Web Logs as Scholarly Products

In the last week or so, I have found a number of prompts to encourage me to think more about web logs (blogs) as scholarly products.
Darrell Cobner’s use of Medium to share his thoughts about educational technology is my starting point. I think he has chosen a great platform to stimulate discussion.
Medium
Medium “is designed for many people to share their opinions, thoughts, and ideas”. In his discussion of the thinking behind Medium, Ev Williams writes:

It’s clear we’ve only scratched the surface of how we can use the tools available to us to connect hearts and minds. It’s also clear that the way media is changing isn’t entirely positive when it comes to creating a more informed citizenry. Now that we’ve made sharing information virtually effortless, how do we increase depth of understanding, while also creating a level playing field that encourages ideas that come from anywhere?

I like the idea that Medium helps support the opportunities to share ideas, particularly in a collaborative way.

On Medium, you’re not alone. You write beside and with other people. This means your posts link to each other, your ideas bump into each other, and instead of living on an island somewhere out on the web, you’re part of a dynamic whole, where each part makes the others better.

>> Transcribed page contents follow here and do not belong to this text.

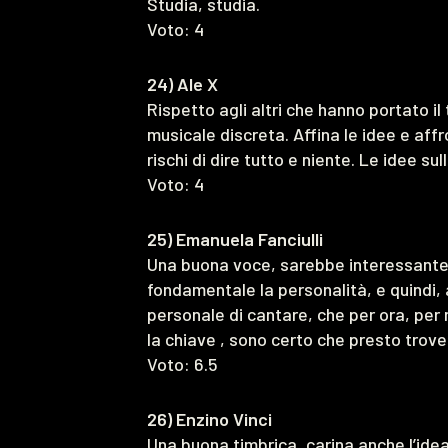
Studia, studia.
Voto: 4
24) Ale X
Rispetto agli altri che hanno portato i
musicale discreta. Affina le idee e aff
rischi di dire tutto e niente. Le idee 
Voto: 4
25) Emanuela Fanciulli
Una buona voce, sarebbe interessante 
fondamentale la personalità, e quindi,
personale di cantare, che per ora, per
la chiave , sono certo che presto trover
Voto: 6.5
26) Enzino Vinci
Una buona timbrica, carina anche l’ide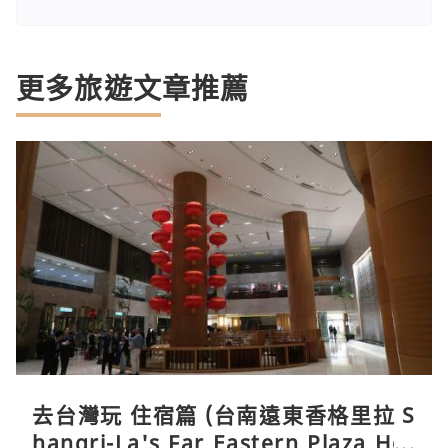
更多旅遊文章推薦
去台灣玩 住宿篇 (台南遠東香格里拉 S
hangri-La's Far Eastern Plaza Hot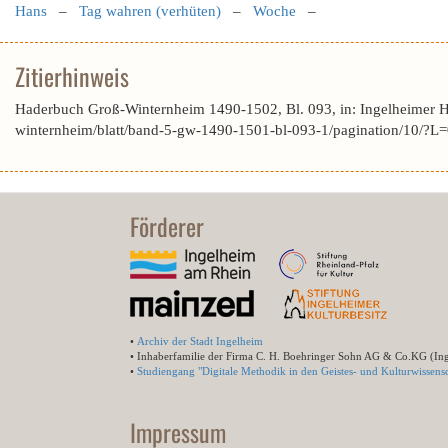
Hans
–
Tag wahren (verhüten)
–
Woche
–
Zitierhinweis
Haderbuch Groß-Winternheim 1490-1502, Bl. 093, in: Ingelheimer 
winternheim/blatt/band-5-gw-1490-1501-bl-093-1/pagination/10
Förderer
•
Archiv der Stadt Ingelheim
• Inhaberfamilie der Firma C. H. Boehringer Sohn AG & Co.KG (In
•
Studiengang "Digitale Methodik in den Geistes- und Kulturwissensc
Impressum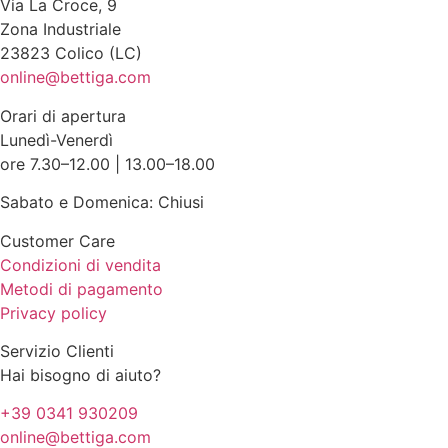
Via La Croce, 9
Zona Industriale
23823 Colico (LC)
online@bettiga.com
Orari di apertura
Lunedì-Venerdì
ore 7.30–12.00 | 13.00–18.00
Sabato e Domenica: Chiusi
Customer Care
Condizioni di vendita
Metodi di pagamento
Privacy policy
Servizio Clienti
Hai bisogno di aiuto?
+39 0341 930209
online@bettiga.com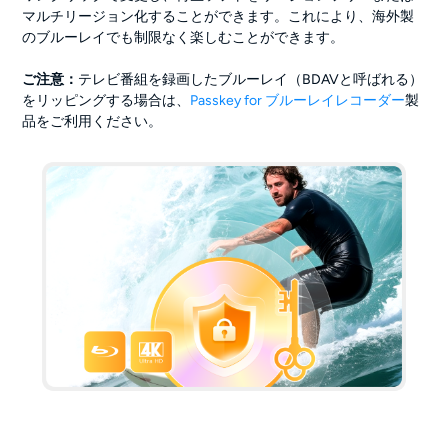
マルチリージョン化することができます。これにより、海外製
のブルーレイでも制限なく楽しむことができます。
ご注意：
テレビ番組を録画したブルーレイ（BDAVと呼ばれる）
をリッピングする場合は、
Passkey for ブルーレイレコーダー
製
品をご利用ください。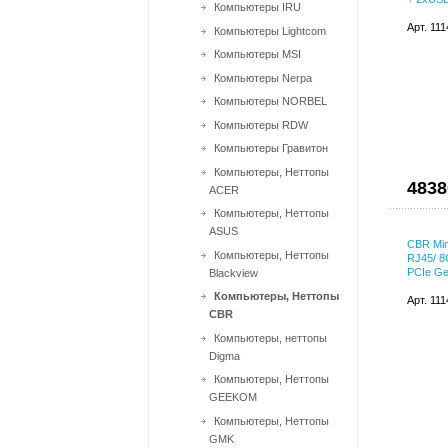
Компьютеры IRU
Арт. 11
Компьютеры Lightcom
Компьютеры MSI
Компьютеры Nerpa
Компьютеры NORBEL
Компьютеры RDW
Компьютеры Гравитон
Компьютеры, Неттопы
4838
ACER
Компьютеры, Неттопы
ASUS
CBR Min
Компьютеры, Неттопы
RJ45/ 
PCIe Gen
Blackview
Компьютеры, Неттопы
Арт. 11
CBR
Компьютеры, неттопы
Digma
Компьютеры, Неттопы
GEEKOM
Компьютеры, Неттопы
GMK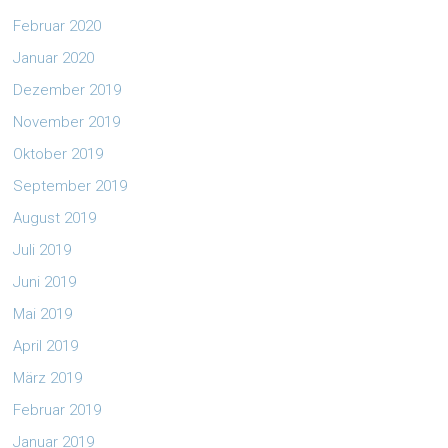
Februar 2020
Januar 2020
Dezember 2019
November 2019
Oktober 2019
September 2019
August 2019
Juli 2019
Juni 2019
Mai 2019
April 2019
März 2019
Februar 2019
Januar 2019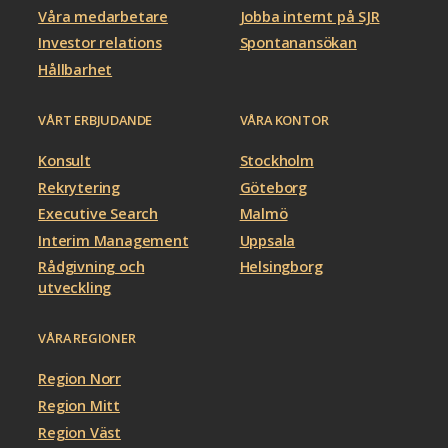
Våra medarbetare
Jobba internt på SJR
Investor relations
Spontanansökan
Hållbarhet
VÅRT ERBJUDANDE
VÅRA KONTOR
Konsult
Stockholm
Rekrytering
Göteborg
Executive Search
Malmö
Interim Management
Uppsala
Rådgivning och
Helsingborg
utveckling
VÅRA REGIONER
Region Norr
Region Mitt
Region Väst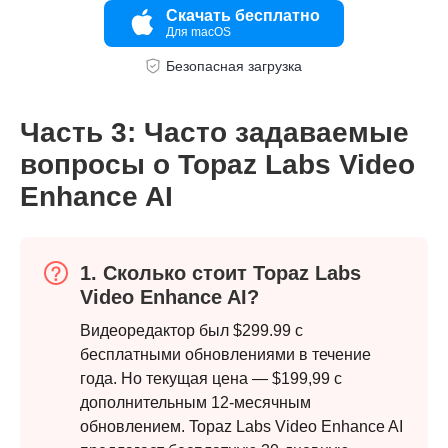
Скачать бесплатно
Для macOS
Шаг 3.
Безопасная загрузка
Часть 3: Часто задаваемые
вопросы о Topaz Labs Video
Enhance AI
1. Сколько стоит Topaz Labs
Video Enhance AI?
Видеоредактор был $299.99 с
бесплатными обновлениями в течение
года. Но текущая цена — $199,99 с
дополнительным 12-месячным
обновлением. Topaz Labs Video Enhance AI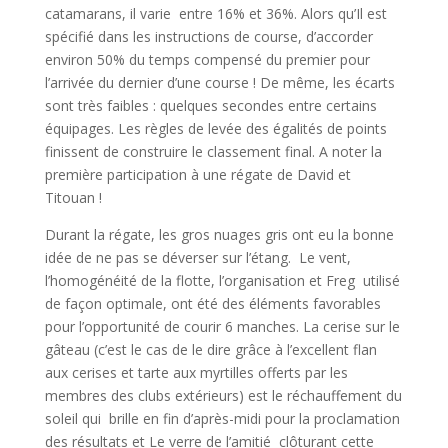
catamarans, il varie entre 16% et 36%. Alors qu’Il est
spécifié dans les instructions de course, d’accorder
environ 50% du temps compensé du premier pour
l’arrivée du dernier d’une course ! De même, les écarts
sont très faibles : quelques secondes entre certains
équipages. Les règles de levée des égalités de points
finissent de construire le classement final. A noter la
première participation à une régate de David et
Titouan !
Durant la régate, les gros nuages gris ont eu la bonne
idée de ne pas se déverser sur l’étang. Le vent,
l’homogénéité de la flotte, l’organisation et Freg utilisé
de façon optimale, ont été des éléments favorables
pour l’opportunité de courir 6 manches. La cerise sur le
gâteau (c’est le cas de le dire grâce à l’excellent flan
aux cerises et tarte aux myrtilles offerts par les
membres des clubs extérieurs) est le réchauffement du
soleil qui brille en fin d’après-midi pour la proclamation
des résultats et Le verre de l’amitié clôturant cette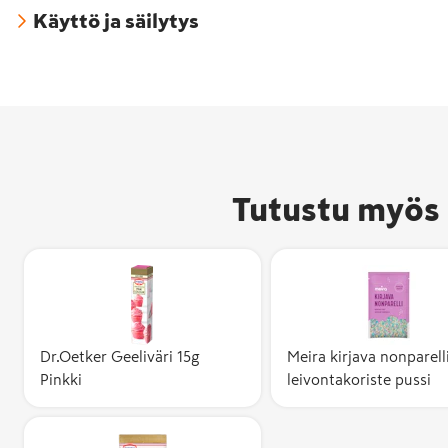
Käyttö ja säilytys
Tutustu myös 
Dr.Oetker Geeliväri 15g
Meira kirjava nonparell
Pinkki
leivontakoriste pussi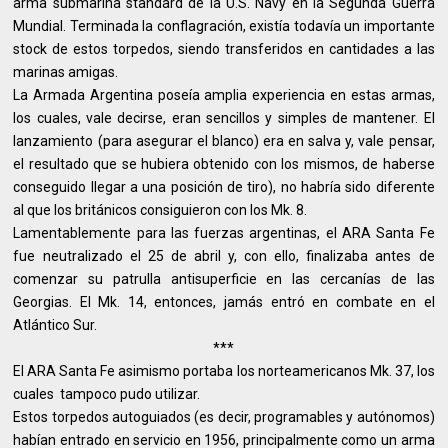
arma submarina standard de la U.S. Navy en la Segunda Guerra
Mundial. Terminada la conflagración, existía todavía un importante
stock de estos torpedos, siendo transferidos en cantidades a las
marinas amigas.
La Armada Argentina poseía amplia experiencia en estas armas,
los cuales, vale decirse, eran sencillos y simples de mantener. El
lanzamiento (para asegurar el blanco) era en salva y, vale pensar,
el resultado que se hubiera obtenido con los mismos, de haberse
conseguido llegar a una posición de tiro), no habría sido diferente
al que los británicos consiguieron con los Mk. 8.
Lamentablemente para las fuerzas argentinas, el ARA Santa Fe
fue neutralizado el 25 de abril y, con ello, finalizaba antes de
comenzar su patrulla antisuperficie en las cercanías de las
Georgias. El Mk. 14, entonces, jamás entró en combate en el
Atlántico Sur.
***
El ARA Santa Fe asimismo portaba los norteamericanos Mk. 37, los
cuales tampoco pudo utilizar.
Estos torpedos autoguiados (es decir, programables y autónomos)
habían entrado en servicio en 1956, principalmente como un arma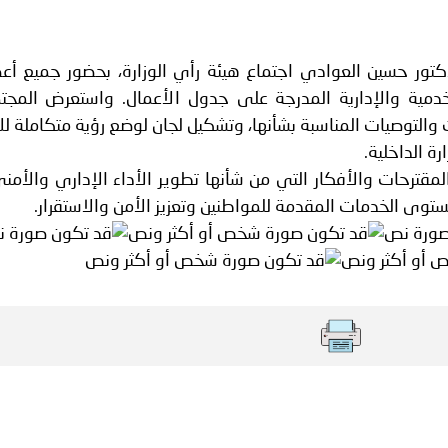
ة لمجلس وزراء الداخلية العرب بشأن الاعتداءات الإرهابية الحوثية 
دكتور حسين العوادي اجتماع هيئة رأي الوزارة، بحضور جميع أعض
خدمية والإدارية المدرجة على جدول الأعمال. واستعرض المجت
والتوصيات المناسبة بشأنها، وتشكيل لجان لوضع رؤية متكاملة للا
 الداخلية.
مقترحات والأفكار التي من شأنها تطوير الأداء الإداري والأمني
وى الخدمات المقدمة للمواطنين وتعزيز الأمن والاستقرار.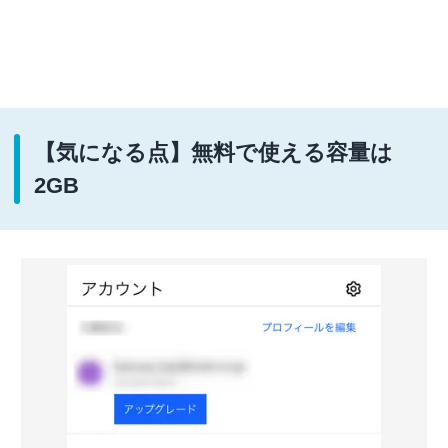
【気になる点】無料で使える容量は
2GB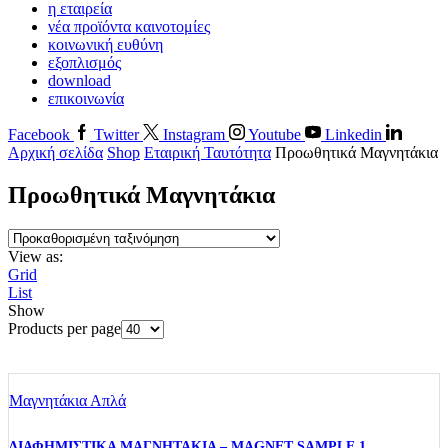
η εταιρεία
νέα προϊόντα καινοτομίες
κοινωνική ευθύνη
εξοπλισμός
download
επικοινωνία
Facebook
Twitter
Instagram
Youtube
Linkedin
Αρχική σελίδα
Shop
Εταιρική Ταυτότητα
Προωθητικά Μαγνητάκια
Προωθητικά Μαγνητάκια
View as:
Grid
List
Show
Products per page
Μαγνητάκια Απλά
ΔΙΑΦΗΜΙΣΤΙΚΑ ΜΑΓΝΗΤΑΚΙΑ – MAGNET SAMPLE 1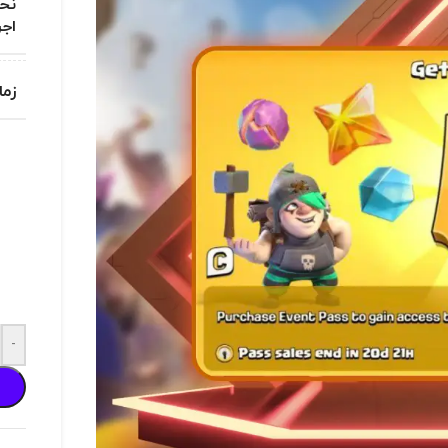
نحو
اجر
زما
-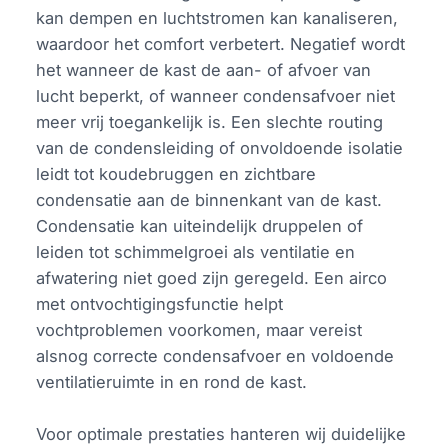
kan dempen en luchtstromen kan kanaliseren,
waardoor het comfort verbetert. Negatief wordt
het wanneer de kast de aan- of afvoer van
lucht beperkt, of wanneer condensafvoer niet
meer vrij toegankelijk is. Een slechte routing
van de condensleiding of onvoldoende isolatie
leidt tot koudebruggen en zichtbare
condensatie aan de binnenkant van de kast.
Condensatie kan uiteindelijk druppelen of
leiden tot schimmelgroei als ventilatie en
afwatering niet goed zijn geregeld. Een airco
met ontvochtigingsfunctie helpt
vochtproblemen voorkomen, maar vereist
alsnog correcte condensafvoer en voldoende
ventilatieruimte in en rond de kast.
Voor optimale prestaties hanteren wij duidelijke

Darrel has started this process for performance analysts.
Elsewhere Andy Miah has explored the idea of sharing original research on Twitter. Andy reported that:

This latest debate stemmed from @janremm tweeting newly published guidelines from the Modern Language Association on how to cite a tweet. This organisation wasn’t the first to define its Twitter citation standards and there is not yet one universally accepted method, but the fact that academics are citing tweets at all says something about publishing and the public sphere.

Andy argues that:

it makes sense to create a Twitter-only journal, which would publish original, peer-reviewed research, direct to the reader. And that is what I have done: introducing the world’s first Twitter journal of academic research, aka @TwournalOf. Part philosophical provocation, part genuine intervention, I want to explore the willingness of researchers to share their original findings in a new format.

This makes a very attractive companion to Medium which enables comments through a Twitter account. As I was thinking about @TwournalOf I was reminded of Lol My Thesis.
Tweet
A post by Tom Whitby about #Educhat encouraged me to think about the role of facilitators in online communication. Tom proposes that:

These twitter chats and even blog posts are not the deep discussions needed for us to make all the right decisions in education, or even our personal lives. They are however starting points. They are flags, signposts, billboards, and bulletin boards to concerns that educators have. They are forerunners and precursors to the needed deeper discussions.

I see them as opportunities to explore and develop voice. I do think we can have scholarly discussions through them. They are products for me in the context of my epistemology and ontology.
I was interested to learn that such activity may pose a threat to the International Studies Association. Carl Straumsheim writes “The political science blogosphere has erupted in protest after the International Studies Association unveiled a proposal to bar members affiliated with its scholarly journal from doing just that — blogging”.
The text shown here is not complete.